We passed through miles and miles of this Riot Renaissance architecture, interrupted only by the occasional WalMart or OfficeMax. I remember thinking that these corporate imports from El Norte were the true home invaders. When we got to our residence, we entered a gated compound which required keys, codes, and phone numbers for access. All my defenses were on high alert. I started noticing everything: my life might depend on it.

Immersion is like that: all antennae are out, because your disorienation is so acute and your surroundings are so different -- and sometimes dangerous. In contrast, with pilgrimage, the monotony of walking for hours on end invites a different kind of attention. The outer landscape doesn't change much, because you're not moving that fast. Out of sheer boredom, you attend to an inner landscape. It's as if the antennae retract, focusing instead on the soul.

Yet, despite the difference, both pilgrimage and immersion pare things down to the essentials.

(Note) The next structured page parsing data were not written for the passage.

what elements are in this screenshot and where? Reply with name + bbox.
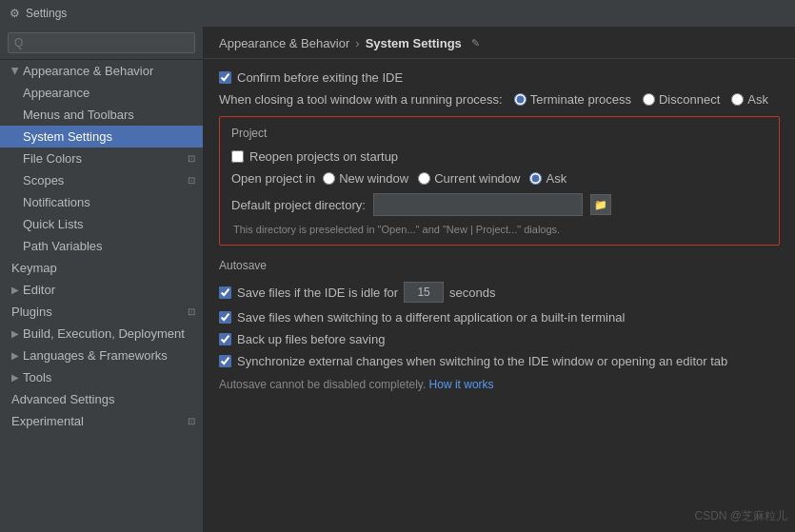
sidebar-item-label: Path Variables: [23, 239, 103, 253]
chevron-icon: ▶: [11, 372, 19, 383]
content-header: Appearance & Behavior › System Settings …: [204, 27, 795, 59]
project-section: Project Reopen projects on startup Open …: [219, 116, 780, 246]
sync-external-label: Synchronize external changes when switch…: [237, 354, 727, 368]
current-window-option[interactable]: Current window: [418, 171, 520, 186]
sidebar-item-plugins[interactable]: Plugins ⊡: [0, 301, 203, 323]
sidebar-item-label: Quick Lists: [23, 217, 84, 231]
open-project-in-label: Open project in: [231, 171, 315, 186]
confirm-exit-label: Confirm before exiting the IDE: [237, 70, 403, 85]
sidebar-item-label: Notifications: [23, 195, 90, 209]
sidebar-item-label: Tools: [23, 370, 51, 384]
terminate-process-option[interactable]: Terminate process: [514, 92, 631, 107]
new-window-option[interactable]: New window: [323, 171, 408, 186]
settings-icon: ⚙: [10, 7, 20, 20]
sidebar-item-label: Editor: [23, 283, 55, 297]
seconds-label: seconds: [449, 286, 495, 300]
sidebar-item-scopes[interactable]: Scopes ⊡: [0, 169, 203, 191]
sidebar-item-label: Languages & Frameworks: [23, 348, 168, 363]
sidebar-item-quick-lists[interactable]: Quick Lists: [0, 213, 203, 235]
sidebar-item-label: Appearance: [23, 86, 89, 100]
save-switching-label: Save files when switching to a different…: [237, 310, 625, 325]
ask-open-option[interactable]: Ask: [529, 171, 566, 186]
ask-close-option[interactable]: Ask: [731, 92, 768, 107]
chevron-icon: ▶: [11, 350, 19, 361]
ask-open-label: Ask: [546, 171, 566, 186]
sidebar-item-editor[interactable]: ▶ Editor: [0, 279, 203, 301]
sidebar-item-tools[interactable]: ▶ Tools: [0, 366, 203, 388]
chevron-icon: ▶: [11, 328, 19, 339]
sidebar-item-label: Menus and Toolbars: [23, 108, 134, 122]
sidebar-item-path-variables[interactable]: Path Variables: [0, 235, 203, 257]
autosave-section-title: Autosave: [219, 259, 780, 272]
sidebar-item-label: Plugins: [11, 305, 52, 319]
save-idle-checkbox[interactable]: [219, 286, 231, 299]
how-it-works-link[interactable]: How it works: [429, 378, 494, 391]
reopen-projects-row: Reopen projects on startup: [231, 149, 767, 164]
close-tool-label: When closing a tool window with a runnin…: [219, 92, 503, 107]
ask-open-radio[interactable]: [529, 172, 542, 185]
breadcrumb-1: Appearance & Behavior: [219, 36, 349, 50]
browse-folder-button[interactable]: 📁: [590, 194, 611, 215]
main-container: ▶ Appearance & Behavior Appearance Menus…: [0, 27, 795, 532]
sidebar-item-file-colors[interactable]: File Colors ⊡: [0, 148, 203, 169]
project-section-title: Project: [231, 127, 767, 140]
sidebar-item-label: Keymap: [11, 261, 57, 275]
sidebar-item-label: Scopes: [23, 173, 64, 187]
default-dir-label: Default project directory:: [231, 198, 366, 212]
experimental-badge: ⊡: [188, 416, 195, 426]
autosave-note-row: Autosave cannot be disabled completely. …: [219, 378, 780, 391]
confirm-exit-row: Confirm before exiting the IDE: [219, 70, 780, 85]
current-window-label: Current window: [434, 171, 520, 186]
default-dir-input[interactable]: [373, 193, 583, 216]
backup-row: Back up files before saving: [219, 332, 780, 346]
sidebar-item-notifications[interactable]: Notifications: [0, 191, 203, 213]
save-switching-checkbox[interactable]: [219, 311, 231, 324]
sidebar-item-label: File Colors: [23, 151, 82, 166]
sidebar-item-keymap[interactable]: Keymap: [0, 257, 203, 279]
sidebar-item-system-settings[interactable]: System Settings: [0, 126, 203, 148]
confirm-exit-checkbox[interactable]: [219, 71, 231, 84]
new-window-label: New window: [339, 171, 408, 186]
sidebar-item-appearance-behavior[interactable]: ▶ Appearance & Behavior: [0, 60, 203, 82]
open-project-in-row: Open project in New window Current windo…: [231, 171, 767, 186]
edit-icon[interactable]: ✎: [471, 37, 480, 49]
titlebar: ⚙ Settings: [0, 0, 795, 27]
watermark: CSDN @芝麻粒儿: [694, 508, 787, 524]
save-idle-label: Save files if the IDE is idle for: [237, 286, 398, 300]
scopes-badge: ⊡: [188, 175, 195, 186]
sidebar-item-label: Experimental: [11, 414, 84, 428]
disconnect-option[interactable]: Disconnect: [643, 92, 720, 107]
dir-hint: This directory is preselected in "Open..…: [233, 224, 767, 235]
current-window-radio[interactable]: [418, 172, 430, 185]
sidebar-item-experimental[interactable]: Experimental ⊡: [0, 410, 203, 432]
breadcrumb-2: System Settings: [366, 36, 462, 50]
save-switching-row: Save files when switching to a different…: [219, 310, 780, 325]
disconnect-radio[interactable]: [643, 93, 655, 106]
reopen-projects-label: Reopen projects on startup: [249, 149, 398, 164]
sidebar-item-build-exec-deploy[interactable]: ▶ Build, Execution, Deployment: [0, 323, 203, 345]
save-idle-row: Save files if the IDE is idle for second…: [219, 282, 780, 303]
sync-external-checkbox[interactable]: [219, 355, 231, 367]
titlebar-title: Settings: [26, 7, 67, 20]
reopen-projects-checkbox[interactable]: [231, 150, 244, 163]
search-box[interactable]: [0, 27, 203, 60]
search-input[interactable]: [8, 32, 195, 53]
chevron-icon: ▶: [10, 68, 21, 75]
terminate-radio[interactable]: [514, 93, 527, 106]
default-dir-row: Default project directory: 📁: [231, 193, 767, 216]
new-window-radio[interactable]: [323, 172, 335, 185]
ask-close-label: Ask: [747, 92, 768, 107]
close-tool-window-row: When closing a tool window with a runnin…: [219, 92, 780, 107]
file-colors-badge: ⊡: [188, 153, 195, 164]
ask-close-radio[interactable]: [731, 93, 744, 106]
breadcrumb-separator: ›: [355, 36, 359, 50]
sidebar-item-advanced-settings[interactable]: Advanced Settings: [0, 388, 203, 410]
backup-checkbox[interactable]: [219, 333, 231, 345]
sidebar-item-languages-frameworks[interactable]: ▶ Languages & Frameworks: [0, 345, 203, 366]
idle-seconds-input[interactable]: [404, 282, 444, 303]
content-area: Appearance & Behavior › System Settings …: [204, 27, 795, 532]
plugins-badge: ⊡: [188, 306, 195, 317]
sidebar-item-menus-toolbars[interactable]: Menus and Toolbars: [0, 104, 203, 126]
backup-label: Back up files before saving: [237, 332, 385, 346]
sidebar-item-appearance[interactable]: Appearance: [0, 82, 203, 104]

On the Camino, we literally shed stuff, partly because we'd brought too much and partly because we discovered only by walking what we really needed. I returned to a house that seemed cluttered, a life that seemed unnecessarily complicated. I've been simplifying.

On immersion, we lived lower on the food chain that we'd been used to in the States. Juana, our dear cook, was a genius at figuring out exactly how much to prepare for us. Any leftovers appeared in puddings and soups. We always took public transportation, not wishing to add any more diesel fumes to the already polluted atmosphere.

Most impressive: we enjoyed the lavish hospitality of people who lived with a lot less than we did. We visited homes in the settlement community of La Estacion in Cuernavaca. For us, plastic chairs had been borrowed, cleaned, and arranged in a living room with a corrugated roof and wooden doors for walls. For us, dirt floors had been swept clean. We visited a campesino movement headquarters in downtown Mexico City. For us, there was free trade coffee, purified water, and all the sugar we could possibly want. Even at the compound in Mexico City, we ran into an unseasonably cold spell, chilling the unheated concrete block structures. For us, there were blankets -- and we were allowed to wear them everywhere to keep warm, at meals, listening to presentations, watching documentaries. Such rich generosity from people who had so much less: it marked all of us deeply.

I simplify, hoping that such generosity will fill the emptiness.